To ensure his film’s accuracy, Yee spent three years making this extras-take-the-lead drama. He did extensive research, talking with over 1,000 Hengdian drifters to learn their personal stories and integrate what he learned into the script.
In the film, Wan Guopeng, son of a woodcutter, comes a long way from Dongbei with only 1,000 yuan in his pocket to the dream factory of the East to become an actor. In real life, when the earthy and diligent young man was chosen by the director to play the leading role, he had only 20 yuan left but still hadn’t considered giving up.
Distinguished Hong Kong actor Tony Leung recalled in a review that 30 years ago, he was a salesman but knew that’s not the kind of life he wanted to live. “Wan is exactly like me back then ... Only when I was in an acting training course did I realized that what I wanted to be was an actor, not a star winning the best actor awards, only being an actor.”
Yee chose real nobodies to play themselves in the movie, even using their real names. Their strength was their deep understanding of the feelings of the characters they portrayed. But the disadvantage was also obvious: They lacked of acting skills. When performing scenes required their emotional intensity, their expressions and moves seemed exaggerated and unnatural.
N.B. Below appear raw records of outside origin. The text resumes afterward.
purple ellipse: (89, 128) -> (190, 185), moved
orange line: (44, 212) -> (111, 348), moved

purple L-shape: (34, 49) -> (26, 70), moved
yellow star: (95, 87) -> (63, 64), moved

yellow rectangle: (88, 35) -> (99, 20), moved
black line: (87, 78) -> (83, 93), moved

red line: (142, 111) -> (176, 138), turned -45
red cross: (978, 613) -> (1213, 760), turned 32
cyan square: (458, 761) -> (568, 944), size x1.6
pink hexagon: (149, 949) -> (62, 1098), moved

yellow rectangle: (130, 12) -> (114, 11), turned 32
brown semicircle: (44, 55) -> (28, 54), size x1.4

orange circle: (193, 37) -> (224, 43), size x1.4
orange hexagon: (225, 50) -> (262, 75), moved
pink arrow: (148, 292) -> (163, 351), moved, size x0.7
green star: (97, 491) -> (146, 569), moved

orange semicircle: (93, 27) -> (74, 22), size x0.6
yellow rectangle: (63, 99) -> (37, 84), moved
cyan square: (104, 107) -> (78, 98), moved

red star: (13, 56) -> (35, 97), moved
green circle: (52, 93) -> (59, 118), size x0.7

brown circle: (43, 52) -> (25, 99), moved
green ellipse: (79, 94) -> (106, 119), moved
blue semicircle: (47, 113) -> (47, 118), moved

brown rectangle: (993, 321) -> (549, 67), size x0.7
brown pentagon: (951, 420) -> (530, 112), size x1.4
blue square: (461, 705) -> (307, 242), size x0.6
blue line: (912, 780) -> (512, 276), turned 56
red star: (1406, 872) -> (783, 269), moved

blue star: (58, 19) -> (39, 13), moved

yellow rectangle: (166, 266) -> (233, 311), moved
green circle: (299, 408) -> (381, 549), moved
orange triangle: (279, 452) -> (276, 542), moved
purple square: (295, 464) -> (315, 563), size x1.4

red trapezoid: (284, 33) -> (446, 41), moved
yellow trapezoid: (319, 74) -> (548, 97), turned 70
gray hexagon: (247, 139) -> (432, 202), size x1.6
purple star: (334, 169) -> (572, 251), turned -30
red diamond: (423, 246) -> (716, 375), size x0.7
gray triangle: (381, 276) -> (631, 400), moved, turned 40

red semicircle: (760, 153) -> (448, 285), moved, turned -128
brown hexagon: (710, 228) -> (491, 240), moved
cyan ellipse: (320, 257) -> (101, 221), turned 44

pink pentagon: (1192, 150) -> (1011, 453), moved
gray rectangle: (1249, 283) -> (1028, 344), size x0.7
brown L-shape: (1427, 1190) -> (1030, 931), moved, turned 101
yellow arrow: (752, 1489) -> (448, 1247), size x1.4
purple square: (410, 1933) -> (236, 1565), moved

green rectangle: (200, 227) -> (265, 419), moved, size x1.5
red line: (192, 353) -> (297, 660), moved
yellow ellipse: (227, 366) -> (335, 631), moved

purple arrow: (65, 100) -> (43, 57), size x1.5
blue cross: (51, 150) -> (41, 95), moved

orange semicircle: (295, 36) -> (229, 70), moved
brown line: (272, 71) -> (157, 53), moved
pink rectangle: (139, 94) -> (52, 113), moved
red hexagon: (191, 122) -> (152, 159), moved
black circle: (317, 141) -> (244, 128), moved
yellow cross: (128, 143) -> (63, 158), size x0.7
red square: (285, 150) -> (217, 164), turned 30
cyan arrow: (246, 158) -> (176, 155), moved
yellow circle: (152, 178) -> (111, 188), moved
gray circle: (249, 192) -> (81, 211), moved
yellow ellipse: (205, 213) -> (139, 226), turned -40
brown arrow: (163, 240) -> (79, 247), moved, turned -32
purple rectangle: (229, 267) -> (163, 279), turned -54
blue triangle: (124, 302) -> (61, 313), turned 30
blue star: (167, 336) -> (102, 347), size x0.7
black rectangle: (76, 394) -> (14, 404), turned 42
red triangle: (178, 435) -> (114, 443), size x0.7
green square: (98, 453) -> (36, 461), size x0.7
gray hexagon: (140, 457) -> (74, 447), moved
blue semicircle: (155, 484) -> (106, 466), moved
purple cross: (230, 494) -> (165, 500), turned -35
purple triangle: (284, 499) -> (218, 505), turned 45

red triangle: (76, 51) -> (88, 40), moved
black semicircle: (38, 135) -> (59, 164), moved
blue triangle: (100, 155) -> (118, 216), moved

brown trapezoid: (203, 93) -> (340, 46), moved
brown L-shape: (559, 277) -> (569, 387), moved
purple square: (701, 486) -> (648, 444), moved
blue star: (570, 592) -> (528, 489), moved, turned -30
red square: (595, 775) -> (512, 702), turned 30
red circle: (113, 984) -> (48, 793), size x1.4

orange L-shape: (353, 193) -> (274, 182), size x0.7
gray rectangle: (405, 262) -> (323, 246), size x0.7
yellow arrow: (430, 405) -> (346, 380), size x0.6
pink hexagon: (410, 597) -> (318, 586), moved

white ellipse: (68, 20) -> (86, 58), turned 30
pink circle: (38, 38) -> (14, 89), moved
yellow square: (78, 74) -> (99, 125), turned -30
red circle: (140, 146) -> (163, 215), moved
Inspirational movies about underdogs pursuing their dreams are nothing new. But the entertainment industry is special. It might be the field with the most broken hearts and most efforts gone in vain. Here luck, opportunity and physical appearance are probably much more crucial than hard work and persistence.
In the film, Qin Peijun, a survivor from a coal mine collapse, goes all out to seize every possibility to get his face in the lens of the camera, even if only as an extra. However, his dream of becoming a professional actor is obviously much less promising than Wang Zhao, who is a cynical slacker with a pretty face.
Some critical comments are directed at the sudden inversion in the last part of the film. The two protagonists’ happy ending seems discordant with the film’s realistic tone. But anyway, this movie is not a documentary but a way to reinforce that every bold heart deserves to have their dreams realized.